MCP Benchmark: Tool-Calling vs. Code-Generation in LLM-Based Agents

A benchmark system to systematically compare both tool interaction approaches in LLM-based agents using the Model Context Protocol (MCP). This project was developed as part of a bachelor's thesis.

What is this about?

LLM-based agents rely on tools to go beyond pure text generation. The Model Context Protocol, introduced by Anthropic in November 2024, has emerged as the de-facto standard for connecting LLMs to external systems.

The Problem with Traditional Tool-Calling

The established approach for tool integration is direct Tool-Calling: the LLM selects a tool, calls it, receives the result back into its context, and decides on the next step. While straightforward, this approach has significant drawbacks rooted in the stateless nature of LLMs: Every tool result must be fed back into the context.

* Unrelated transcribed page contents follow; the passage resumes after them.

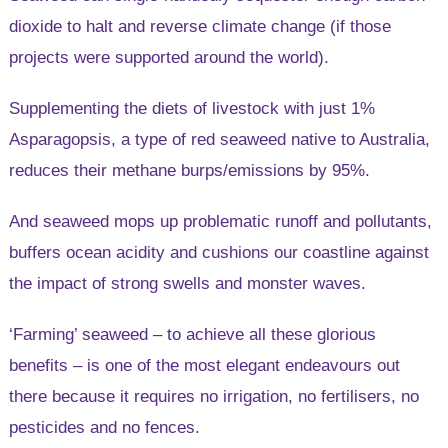
dioxide to halt and reverse climate change (if those
projects were supported around the world).
Supplementing the diets of livestock with just 1%
Asparagopsis, a type of red seaweed native to Australia,
reduces their methane burps/emissions by 95%.
And seaweed mops up problematic runoff and pollutants,
buffers ocean acidity and cushions our coastline against
the impact of strong swells and monster waves.
‘Farming’ seaweed – to achieve all these glorious
benefits – is one of the most elegant endeavours out
there because it requires no irrigation, no fertilisers, no
pesticides and no fences.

For multi-step tasks, token usage compounds rapidly since the entire conversation history — including all previous tool results — must be re-sent with each subsequent LLM call.

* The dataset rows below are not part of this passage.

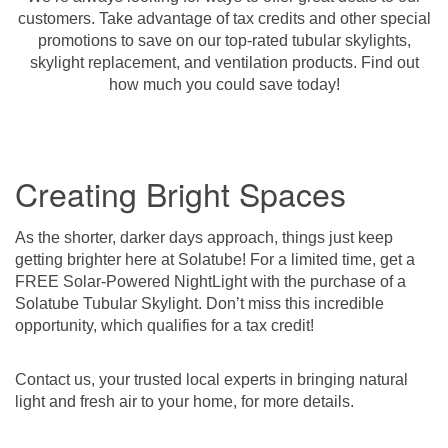
customers. Take advantage of tax credits and other special
promotions to save on our top-rated tubular skylights,
skylight replacement, and ventilation products. Find out
how much you could save today!
Creating Bright Spaces
As the shorter, darker days approach, things just keep
getting brighter here at Solatube! For a limited time, get a
FREE Solar-Powered NightLight with the purchase of a
Solatube Tubular Skylight. Don’t miss this incredible
opportunity, which qualifies for a tax credit!
Contact us, your trusted local experts in bringing natural
light and fresh air to your home, for more details.­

Furthermore, all logic such as filtering, aggregation, and data transformation is performed implicitly by the LLM through probabilistic next-token prediction instead of deterministic computation. Results can be unreliable — especially with large or complex data.

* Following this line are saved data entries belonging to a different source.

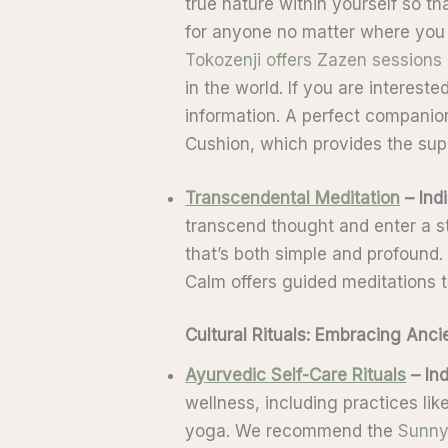
true nature within yourself so t
for anyone no matter where you 
Tokozenji offers Zazen sessions
in the world. If you are interest
information. A perfect companio
Cushion, which provides the sup
Transcendental Meditation
– Ind
transcend thought and enter a sta
that’s both simple and profound.
Calm offers guided meditations 
Cultural Rituals: Embracing Anc
Ayurvedic Self-Care Rituals
– Ind
wellness, including practices lik
yoga. We recommend the
Sunny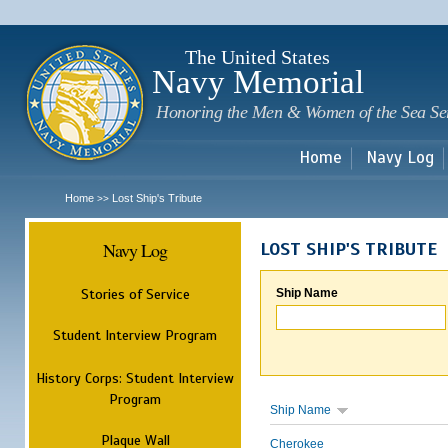
Sk
m
c
The United States
Navy Memorial
Honoring the Men & Women of the Sea Se
Home
Navy Log
Home
Lost Ship's Tribute
>>
Navy Log
LOST SHIP'S TRIBUTE
Stories of Service
Ship Name
Student Interview Program
History Corps: Student Interview
Program
Ship Name
Plaque Wall
Cherokee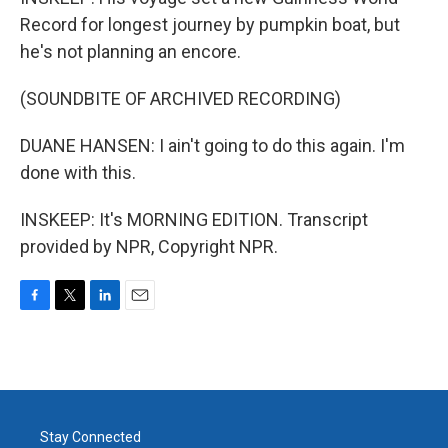
Record for longest journey by pumpkin boat, but
he's not planning an encore.
(SOUNDBITE OF ARCHIVED RECORDING)
DUANE HANSEN: I ain't going to do this again. I'm
done with this.
INSKEEP: It's MORNING EDITION. Transcript
provided by NPR, Copyright NPR.
F
T
L
E
a
w
i
m
c
i
n
a
e
t
k
i
b
t
e
l
o
e
d
o
r
I
Stay Connected
k
n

Code-Generation as an Alternative

In late 2025, Anthropic and Cloudflare proposed an alternative approach: Code-Generation (also referred to as Code Execution, Code Mode or Programmatic Tool Calling). Instead of presenting tools as directly callable tools, they are described to the LLM as TypeScript function signatures. The LLM then generates code that orchestrates these functions — with loops, conditionals, and data transformations expressed explicitly in code. This code is executed in an isolated sandbox environment, and only the final result is returned to the LLM's context.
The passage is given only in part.